### WORK TO COMPLETE
Where does the string "الجلدية" occur in the records? Copy each line that holds it.

Saved data entries:
--- START ---

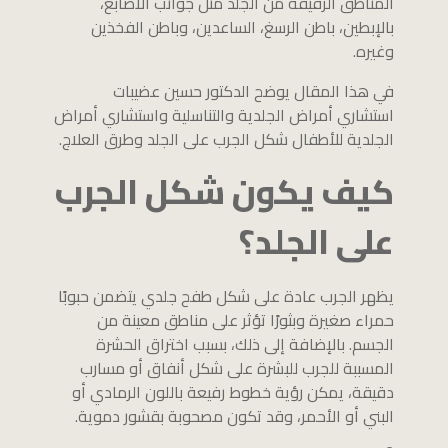
المناطق الرقيقة من الجلد مثل جوانب الأصابع،
بالإبطين، باطن الرسغ، الساعدين، وباطن الفخذين
وغيره.
في هذا المقال يوضح الدكتور حسين عضيبات
استشاري أمراض الجلدية والتناسلية واستشاري أمراض
الجلدية للأطفال شكل الجرب على الجلد وطرق العلاج.
كيف يكون شكل الجرب
على الجلد؟
يظهر الجرب عادة على شكل طفح جلدي يتضمن حبوبًا
حمراء صغيرة وبثورًا تؤثر على مناطق معينة من
الجسم. بالإضافة إلى ذلك، بسبب اختراق الحشرة
المسببة للجرب للبشرة على شكل أنفاق أو مسارب
دقيقة، يمكن رؤية خطوط رفيعة باللون الرمادي أو
البني أو الأحمر، وقد تكون مصحوبة بقشور دموية.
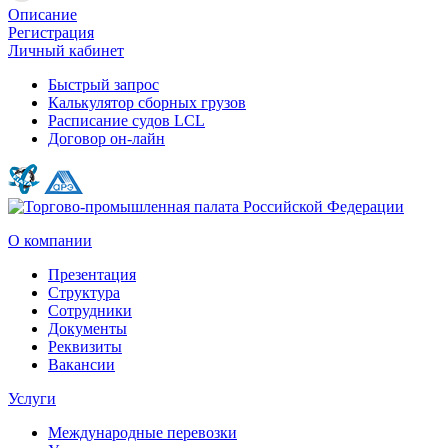
Описание
Регистрация
Личный кабинет
Быстрый запрос
Калькулятор сборных грузов
Расписание судов LCL
Договор он-лайн
О компании
Презентация
Структура
Сотрудники
Документы
Реквизиты
Вакансии
Услуги
Международные перевозки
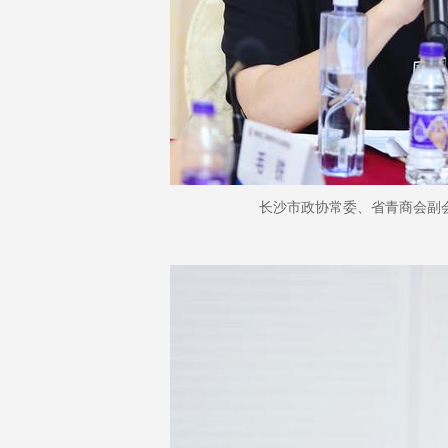
长沙市政协常委、省青商会副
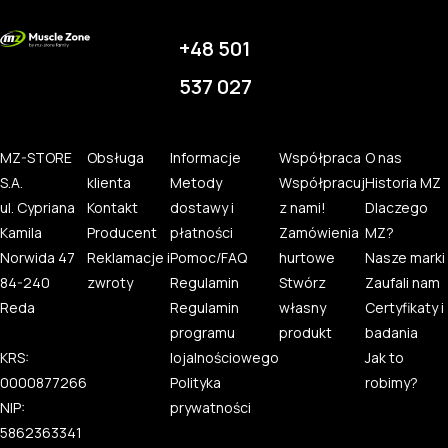
+48 501
537 027
MZ-STORE
Obsługa
Informacje
Współpraca
O nas
S.A.
klienta
Metody
Współpracuj
Historia MZ
ul. Cypriana
Kontakt
dostawy i
z nami!
Dlaczego
Kamila
Producent
płatności
Zamówienia
MZ?
Norwida 47
Reklamacje i
Pomoc/FAQ
hurtowe
Nasze marki
84-240
zwroty
Regulamin
Stwórz
Zaufali nam
Reda
Regulamin
własny
Certyfikaty i
programu
produkt
badania
KRS:
lojalnościowego
Jak to
0000877266
Polityka
robimy?
NIP:
prywatności
5862363341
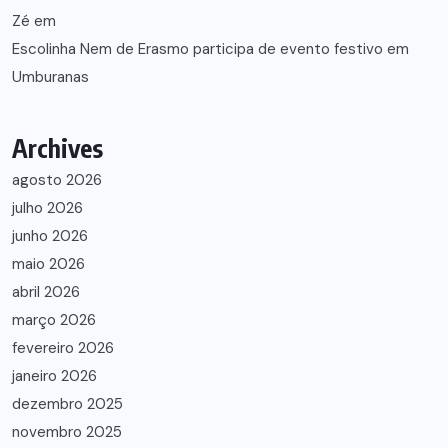
Zé
em
Escolinha Nem de Erasmo participa de evento festivo em
Umburanas
Archives
agosto 2026
julho 2026
junho 2026
maio 2026
abril 2026
março 2026
fevereiro 2026
janeiro 2026
dezembro 2025
novembro 2025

--- END ---

### RESPONSE TO THIS EXERCISE
استشاري أمراض الجلدية والتناسلية واستشاري أمراض
الجلدية للأطفال شكل الجرب على الجلد وطرق العلاج.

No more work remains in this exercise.